Since then, its scope has broadened to include science, business, the arts, and global issues facing our world. The annual conference now brings together the world’s most fascinating thinkers and doers, who are challenged to give talks dubbed “a four-day journey into the future.”
“We need to do more to put this country on the map. We have the ability to be one of the biggest contributors to the ICT sector in the world—the talent is here, we just need to tap into it as a country,” said Ms Colaco.
It is telling that Ms Colaco is among a growing number of women who are adding vibrant colour to the country’s budding software development field.
More women around the world are beginning to embrace technology, heralding a new age in an industry that has until now been largely dominated by men.
According to Her Code, a new study undertaken by Orange Labs, the most significant growth in numbers of women embracing technology are in Ms Colaco’s age group.
The study, which identifies future trends that will drive women’s involvement in the ICT sector, reveals that a growing number of women are driving the fortunes of big technology firms such as Yahoo, Sun Microsystems and IBM.
A good example is the first female engineer at Google (fondly known as Google Employee #20) Marissa Mayer, the 34-year-old Vice-President of Search Products and User Experience, who developed Google News, Image Search, and the popular email system, GMail.
But women are still not making significant gains in the technology software development area, where just two per cent of Open Source developers are women.
The report says this is alarming given the traction the Open Source has been gaining both with the Linux and Android operating systems.

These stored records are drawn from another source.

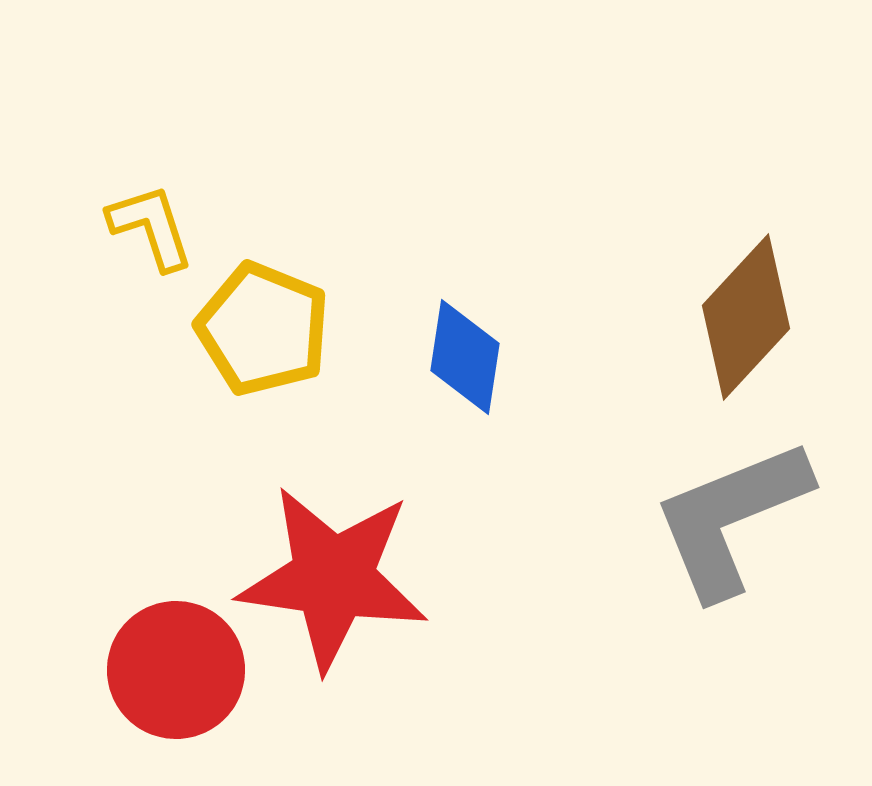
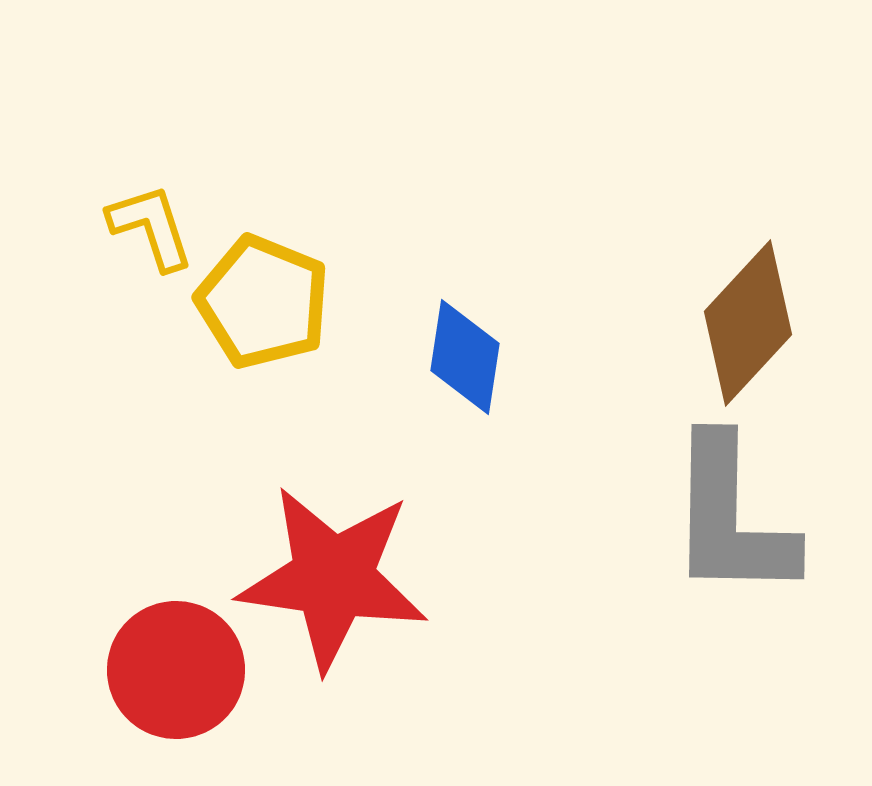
brown diamond: moved 2 px right, 6 px down
yellow pentagon: moved 27 px up
gray L-shape: rotated 67 degrees counterclockwise
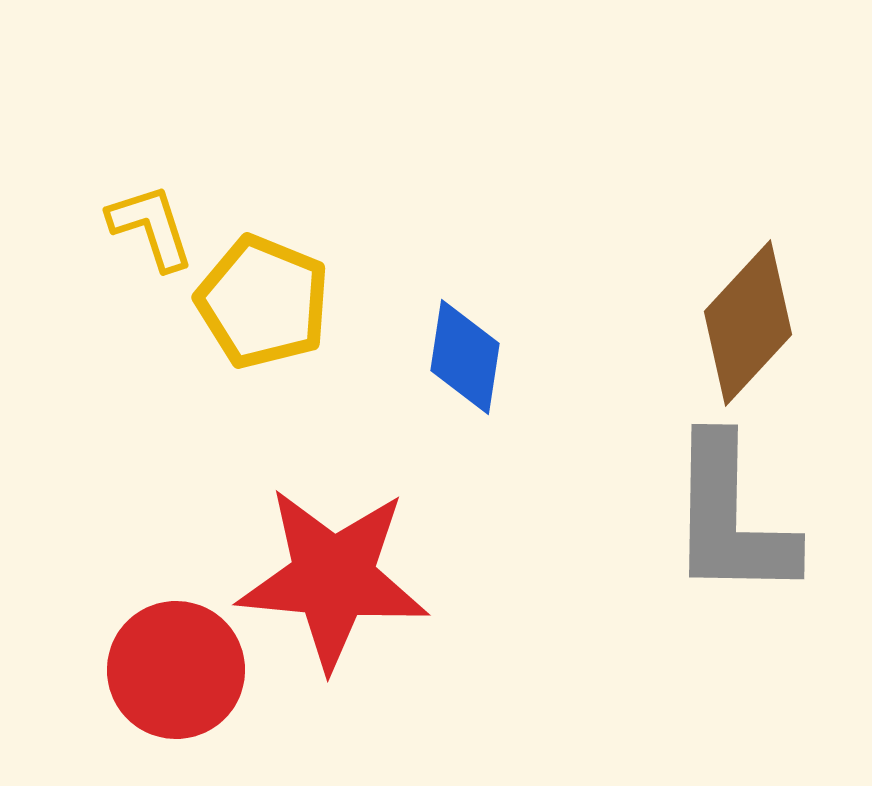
red star: rotated 3 degrees counterclockwise
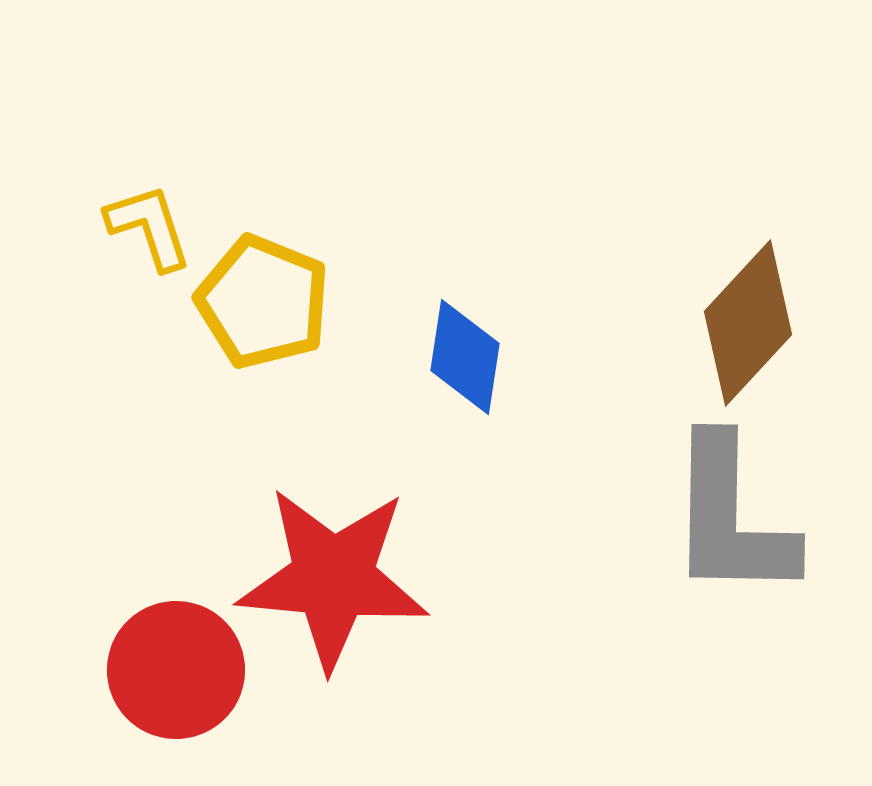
yellow L-shape: moved 2 px left
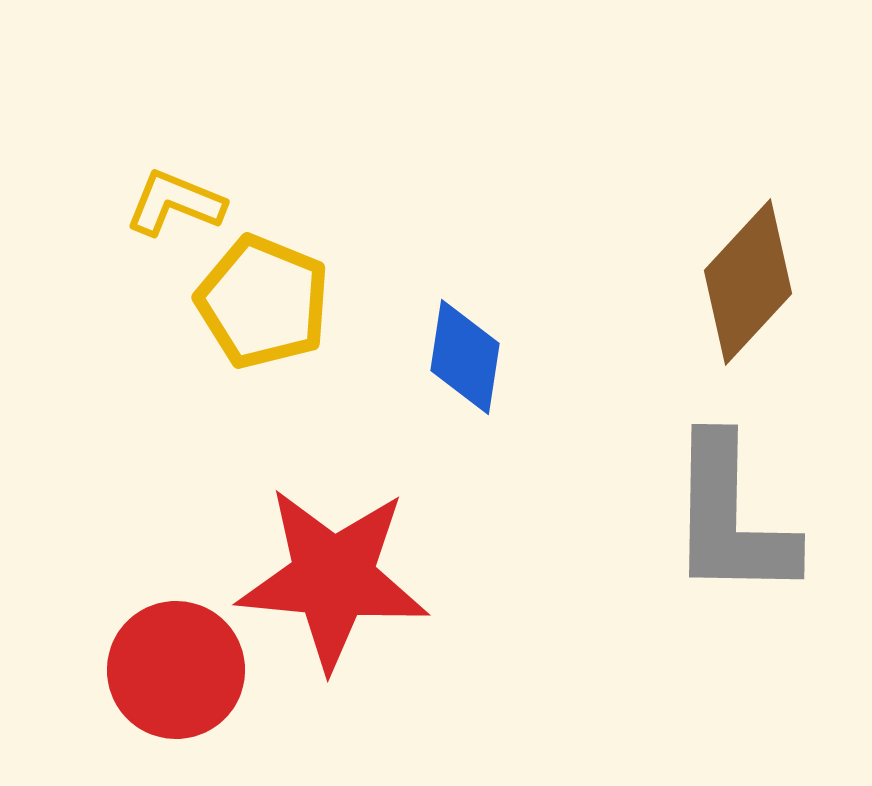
yellow L-shape: moved 26 px right, 24 px up; rotated 50 degrees counterclockwise
brown diamond: moved 41 px up
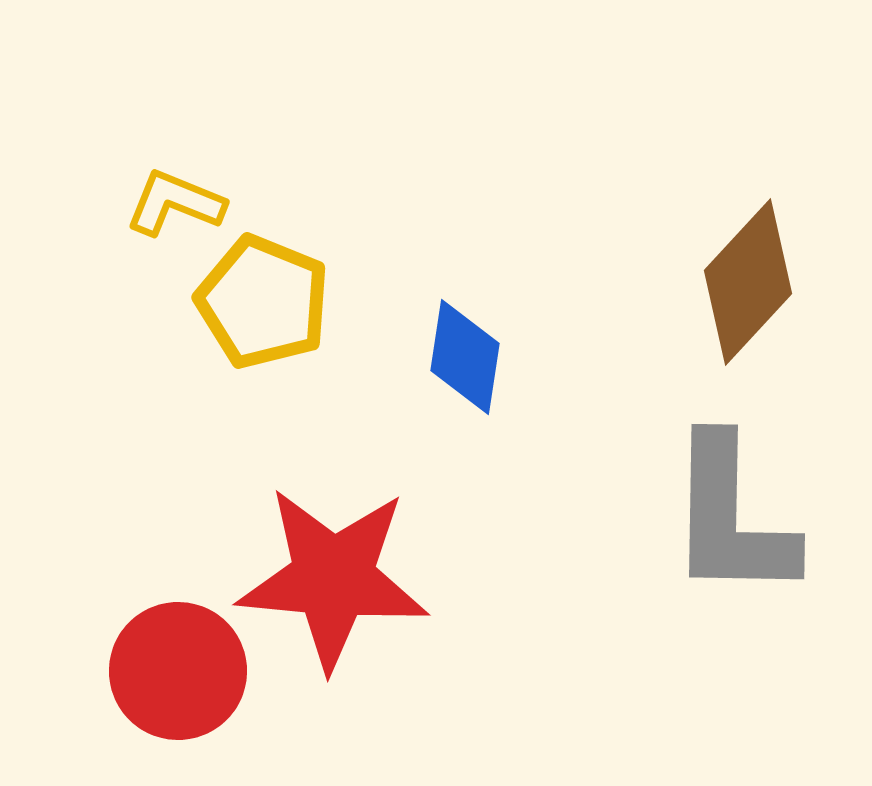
red circle: moved 2 px right, 1 px down
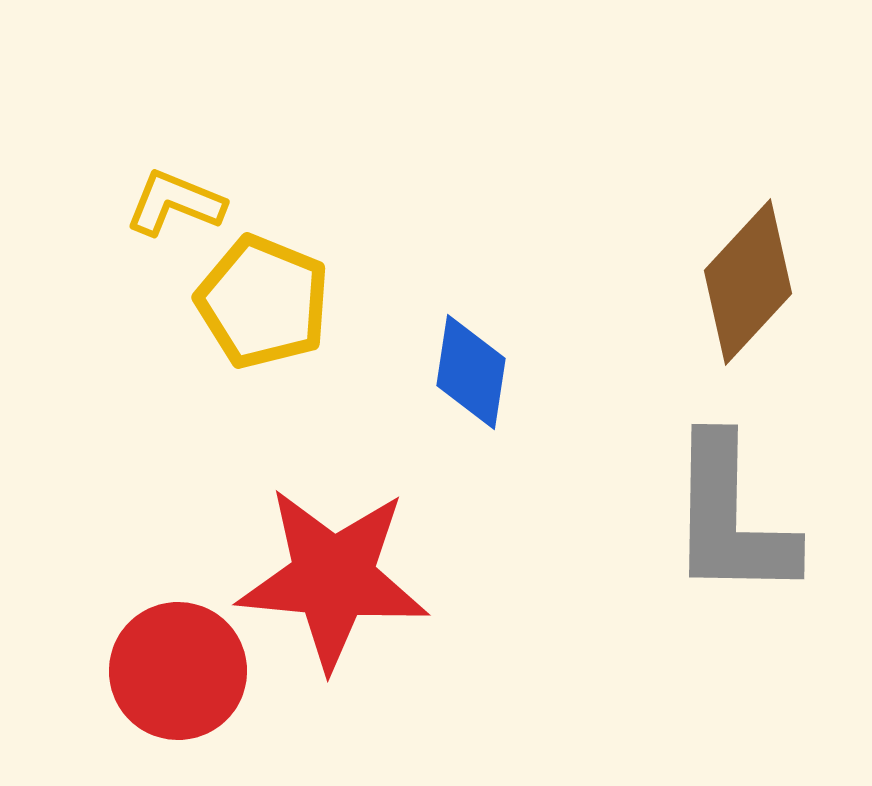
blue diamond: moved 6 px right, 15 px down
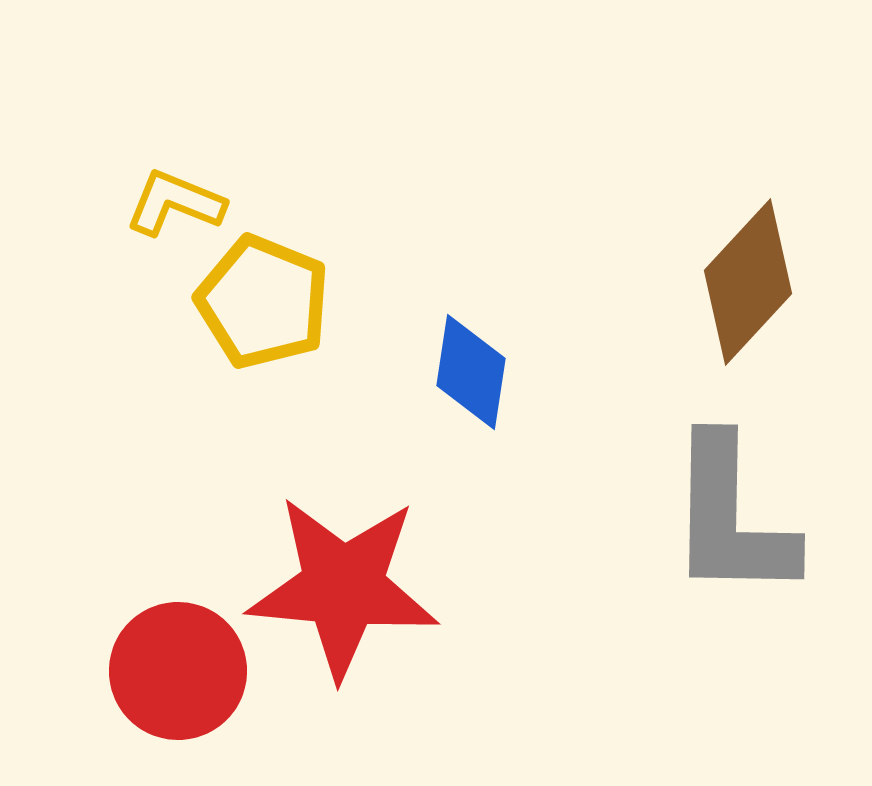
red star: moved 10 px right, 9 px down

A study published by the Pew Internet & American Life Project finds that among web users between the ages of 12 to 17, significantly more girls than boys blog (35 per cent compared with 20 per cent, respectively).
But perhaps even more encouraging is that girls eclipse boys when it comes to building or working on web sites for other people and creating profiles on social networking sites (70 per cent of girls aged 15 - 17 versus 57 per cent of boys).